When 𝕨 has rank 1, 𝕨/𝕩 is equivalent to 𝕨/⊸⊏𝕩. Of course, this isn't the only use of Indices. It also gets along well with Group: for example, /⊸⊔ groups 𝕩 according to a list of lengths 𝕨.

↗️
    2‿5‿0‿1 /⊸⊔ "ABCDEFGH"
⟨ "AB" "CDEFG" ⟨⟩ "H" ⟩

This function will fail to include trailing empty arrays; the modification (/∾⟜1)⊸⊔ fixes this and ensures the result always has as many elements as 𝕨.

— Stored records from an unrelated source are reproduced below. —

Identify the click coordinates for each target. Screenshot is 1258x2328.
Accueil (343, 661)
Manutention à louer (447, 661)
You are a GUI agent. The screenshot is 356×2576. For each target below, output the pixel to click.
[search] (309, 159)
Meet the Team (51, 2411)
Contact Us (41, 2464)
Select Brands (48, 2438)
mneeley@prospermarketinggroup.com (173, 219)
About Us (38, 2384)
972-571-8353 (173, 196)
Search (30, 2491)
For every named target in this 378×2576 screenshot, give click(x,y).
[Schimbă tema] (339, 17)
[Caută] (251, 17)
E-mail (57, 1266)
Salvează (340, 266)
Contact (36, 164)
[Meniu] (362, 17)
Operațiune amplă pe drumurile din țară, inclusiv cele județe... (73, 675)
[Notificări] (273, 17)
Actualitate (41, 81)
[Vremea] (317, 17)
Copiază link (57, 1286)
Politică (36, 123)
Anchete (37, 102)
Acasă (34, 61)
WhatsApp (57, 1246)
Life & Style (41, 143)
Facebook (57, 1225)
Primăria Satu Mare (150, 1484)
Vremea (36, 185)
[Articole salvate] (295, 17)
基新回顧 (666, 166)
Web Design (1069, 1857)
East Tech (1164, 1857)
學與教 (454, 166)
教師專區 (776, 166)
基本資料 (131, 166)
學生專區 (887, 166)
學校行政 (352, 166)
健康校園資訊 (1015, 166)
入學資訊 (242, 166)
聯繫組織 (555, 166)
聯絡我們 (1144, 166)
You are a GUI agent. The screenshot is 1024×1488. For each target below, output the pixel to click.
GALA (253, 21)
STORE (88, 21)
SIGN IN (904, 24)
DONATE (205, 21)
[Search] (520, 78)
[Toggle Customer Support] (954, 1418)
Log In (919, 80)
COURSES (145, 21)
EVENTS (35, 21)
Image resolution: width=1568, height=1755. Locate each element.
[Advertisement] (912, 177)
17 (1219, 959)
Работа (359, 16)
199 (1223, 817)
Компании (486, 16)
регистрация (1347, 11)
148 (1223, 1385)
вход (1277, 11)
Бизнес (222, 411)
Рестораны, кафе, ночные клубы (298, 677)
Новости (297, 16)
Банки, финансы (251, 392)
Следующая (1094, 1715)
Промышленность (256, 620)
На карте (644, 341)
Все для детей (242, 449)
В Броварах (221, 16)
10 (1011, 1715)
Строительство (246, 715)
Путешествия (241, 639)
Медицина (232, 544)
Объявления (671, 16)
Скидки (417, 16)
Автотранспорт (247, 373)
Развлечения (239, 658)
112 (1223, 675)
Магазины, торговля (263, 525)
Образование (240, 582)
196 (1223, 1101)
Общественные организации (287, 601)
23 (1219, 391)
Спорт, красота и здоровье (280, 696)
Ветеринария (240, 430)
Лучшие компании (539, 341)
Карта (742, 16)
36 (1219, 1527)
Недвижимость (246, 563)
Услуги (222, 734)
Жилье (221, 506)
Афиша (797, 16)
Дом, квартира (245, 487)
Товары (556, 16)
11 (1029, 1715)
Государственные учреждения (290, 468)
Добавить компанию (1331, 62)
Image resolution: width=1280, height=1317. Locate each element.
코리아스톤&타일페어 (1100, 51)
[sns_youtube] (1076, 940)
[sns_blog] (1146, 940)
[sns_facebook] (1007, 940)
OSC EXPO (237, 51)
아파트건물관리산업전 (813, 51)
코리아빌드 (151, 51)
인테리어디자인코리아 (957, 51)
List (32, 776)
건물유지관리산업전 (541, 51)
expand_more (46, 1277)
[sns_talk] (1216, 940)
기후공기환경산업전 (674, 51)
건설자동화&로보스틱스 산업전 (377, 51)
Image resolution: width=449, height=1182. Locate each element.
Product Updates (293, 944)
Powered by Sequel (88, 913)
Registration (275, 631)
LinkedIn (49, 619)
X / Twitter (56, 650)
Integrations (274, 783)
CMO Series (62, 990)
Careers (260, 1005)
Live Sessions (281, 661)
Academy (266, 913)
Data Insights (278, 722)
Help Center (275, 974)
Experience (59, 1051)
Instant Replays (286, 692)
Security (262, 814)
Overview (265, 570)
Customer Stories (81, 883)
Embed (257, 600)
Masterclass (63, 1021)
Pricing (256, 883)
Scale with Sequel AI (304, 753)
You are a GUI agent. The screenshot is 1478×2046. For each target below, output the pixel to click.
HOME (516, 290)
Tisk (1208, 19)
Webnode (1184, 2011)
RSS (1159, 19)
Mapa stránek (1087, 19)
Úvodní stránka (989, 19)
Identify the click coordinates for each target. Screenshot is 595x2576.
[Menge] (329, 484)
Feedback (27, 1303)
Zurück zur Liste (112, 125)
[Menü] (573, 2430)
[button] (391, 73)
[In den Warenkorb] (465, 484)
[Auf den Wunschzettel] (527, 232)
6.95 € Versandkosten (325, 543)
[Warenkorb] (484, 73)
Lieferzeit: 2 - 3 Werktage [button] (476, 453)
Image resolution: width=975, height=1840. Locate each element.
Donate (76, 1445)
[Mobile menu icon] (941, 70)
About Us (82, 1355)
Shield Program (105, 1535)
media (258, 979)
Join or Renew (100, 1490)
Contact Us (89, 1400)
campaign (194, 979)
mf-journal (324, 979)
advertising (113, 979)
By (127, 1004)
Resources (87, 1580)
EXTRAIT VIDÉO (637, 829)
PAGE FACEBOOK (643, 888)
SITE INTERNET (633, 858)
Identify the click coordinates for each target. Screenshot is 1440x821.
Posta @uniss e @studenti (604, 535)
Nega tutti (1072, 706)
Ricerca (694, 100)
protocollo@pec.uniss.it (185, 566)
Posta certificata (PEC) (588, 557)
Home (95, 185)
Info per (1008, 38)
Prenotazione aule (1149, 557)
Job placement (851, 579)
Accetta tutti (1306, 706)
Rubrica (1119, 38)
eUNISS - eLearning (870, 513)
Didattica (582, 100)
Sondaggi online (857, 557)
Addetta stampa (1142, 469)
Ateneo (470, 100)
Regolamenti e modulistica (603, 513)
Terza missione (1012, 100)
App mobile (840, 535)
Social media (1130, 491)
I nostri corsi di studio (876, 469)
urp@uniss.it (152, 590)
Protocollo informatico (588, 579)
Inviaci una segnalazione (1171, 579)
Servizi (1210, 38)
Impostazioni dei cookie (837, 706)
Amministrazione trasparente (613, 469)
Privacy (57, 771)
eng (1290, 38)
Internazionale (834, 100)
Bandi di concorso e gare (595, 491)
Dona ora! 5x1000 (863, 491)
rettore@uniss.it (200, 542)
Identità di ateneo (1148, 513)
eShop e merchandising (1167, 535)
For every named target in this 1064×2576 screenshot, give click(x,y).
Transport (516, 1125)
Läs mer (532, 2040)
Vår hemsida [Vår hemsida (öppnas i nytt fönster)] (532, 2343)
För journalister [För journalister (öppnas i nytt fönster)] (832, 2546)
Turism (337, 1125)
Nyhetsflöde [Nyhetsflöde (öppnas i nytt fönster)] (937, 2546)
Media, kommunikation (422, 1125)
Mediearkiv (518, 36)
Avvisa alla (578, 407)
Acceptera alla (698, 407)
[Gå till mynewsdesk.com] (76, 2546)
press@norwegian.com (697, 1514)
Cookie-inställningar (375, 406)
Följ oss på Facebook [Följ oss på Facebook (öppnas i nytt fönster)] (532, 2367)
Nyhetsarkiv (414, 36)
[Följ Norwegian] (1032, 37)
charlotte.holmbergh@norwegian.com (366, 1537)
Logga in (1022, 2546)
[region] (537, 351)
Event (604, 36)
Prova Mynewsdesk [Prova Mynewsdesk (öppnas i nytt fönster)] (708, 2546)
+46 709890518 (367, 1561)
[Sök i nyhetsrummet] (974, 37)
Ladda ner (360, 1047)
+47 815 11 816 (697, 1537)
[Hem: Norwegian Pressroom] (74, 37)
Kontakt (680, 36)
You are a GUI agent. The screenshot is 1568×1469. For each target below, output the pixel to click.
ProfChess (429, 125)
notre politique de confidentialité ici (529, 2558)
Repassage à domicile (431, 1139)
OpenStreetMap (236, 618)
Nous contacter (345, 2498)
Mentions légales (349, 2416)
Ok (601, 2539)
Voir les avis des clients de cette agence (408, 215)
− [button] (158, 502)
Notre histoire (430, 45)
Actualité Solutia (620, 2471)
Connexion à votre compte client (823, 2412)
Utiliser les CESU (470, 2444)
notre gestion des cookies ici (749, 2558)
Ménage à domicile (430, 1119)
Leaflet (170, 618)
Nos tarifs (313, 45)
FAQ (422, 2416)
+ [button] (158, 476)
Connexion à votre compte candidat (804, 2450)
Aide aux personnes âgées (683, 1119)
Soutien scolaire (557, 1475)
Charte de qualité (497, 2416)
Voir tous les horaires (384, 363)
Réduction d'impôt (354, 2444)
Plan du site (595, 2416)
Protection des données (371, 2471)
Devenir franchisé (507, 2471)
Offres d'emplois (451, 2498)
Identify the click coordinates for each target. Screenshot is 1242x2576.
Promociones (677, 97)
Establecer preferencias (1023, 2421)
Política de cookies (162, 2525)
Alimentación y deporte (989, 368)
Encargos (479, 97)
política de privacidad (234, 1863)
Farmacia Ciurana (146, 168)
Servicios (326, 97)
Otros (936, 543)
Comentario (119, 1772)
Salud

If 𝕩 is boolean then /𝕩 contains all the indices where a 1 appears in 𝕩. Applying -⟜» to the result gives the distance from each 1 to the previous, or to the start of the list, another potentially useful function.

↗️
    / 0‿1‿0‿1‿0‿0‿0‿0‿1‿0
⟨ 1 3 8 ⟩

    -⟜» / 0‿1‿0‿1‿0‿0‿0‿0‿1‿0
⟨ 1 2 5 ⟩

With more effort we can also use / to analyze groups of 1s in the argument (and of course all these methods can be applied to 0s instead, by first flipping the values with ¬). First we highlight the start and end of each group by comparing the list with a shifted copy of itself. Or rather, we'll first place a 0 at the front and then at the end, in order to detect when a group starts at the beginning of the list or ends at the end (there's also a shift-based version, ≠⟜«0∾𝕩).

↗️
    0 (∾≍∾˜) 0‿1‿1‿1‿0‿0‿1‿0‿1‿1‿0
┌─                         
╵ 0 0 1 1 1 0 0 1 0 1 1 0  
  0 1 1 1 0 0 1 0 1 1 0 0  
                          ┘

    0 (∾≠∾˜) 0‿1‿1‿1‿0‿0‿1‿0‿1‿1‿0
⟨ 0 1 0 0 1 0 1 1 1 0 1 0 ⟩

    / 0(∾≠∾˜) 0‿1‿1‿1‿0‿0‿1‿0‿1‿1‿0
⟨ 1 4 6 7 8 10 ⟩

So now we have the indices of each transition from 0 to 1 or 1 to 0, in an extended list with 0 added at the beginning and end. The first index has to be for a 0 to 1 transition, because we forced the first value to be a 0, and then the next can only be 1 to 0, then 0 to 1, and so on until the last, which must be 1 to 0 because the last value is also 0.

↗️
    -˜`˘ ∘‿2⥊/ 0(∾≠∾˜) 0‿1‿1‿1‿0‿0‿1‿0‿1‿1‿0
┌─     
╵ 1 3  
  6 1  
  8 2  
      ┘

This means the transitions can be grouped exactly in pairs, the beginning and end of each group. Reshape with a computed length ∘‿2 groups these pairs, and then a scan -˜`˘ can be used to convert the start/end format to start/length if wanted.

Inverse

The result of Indices /n is an ordered list of natural numbers, where the number i appears i⊑n times. Given an ordered list of natural numbers k, the inverse of indices returns a corresponding n: one where the value i⊑n is the number of times i appears in k.

↗️
    / 3‿2‿1
⟨ 0 0 0 1 1 2 ⟩

    /⁼ 0‿0‿0‿1‿1‿2
⟨ 3 2 1 ⟩

Finding how many times each index appears in a list of indices is often a useful thing to do, and there are a few ways to do it:

↗️
    +˝˘ (↕5) =⌜ 2‿2‿4‿1‿2‿0  # Inefficient
⟨ 1 1 3 0 1 ⟩

    ≠¨⊔ 2‿2‿4‿1‿2‿0
⟨ 1 1 3 0 1 ⟩

    /⁼ 2‿2‿4‿1‿2‿0
⟨ 1 1 3 0 1 ⟩

The last of these is an extension defined in the language specification. As we said, the result of Indices is always sorted, so properly there's no argument that could return 2‿2‿4‿1‿2‿0. But the index-counting function is very useful, so /⁼ is defined to implicitly sort its argument (which is still required to be a list of natural numbers). Since /⁼ is implemented as a single operation, it's the best way to perform this counting task.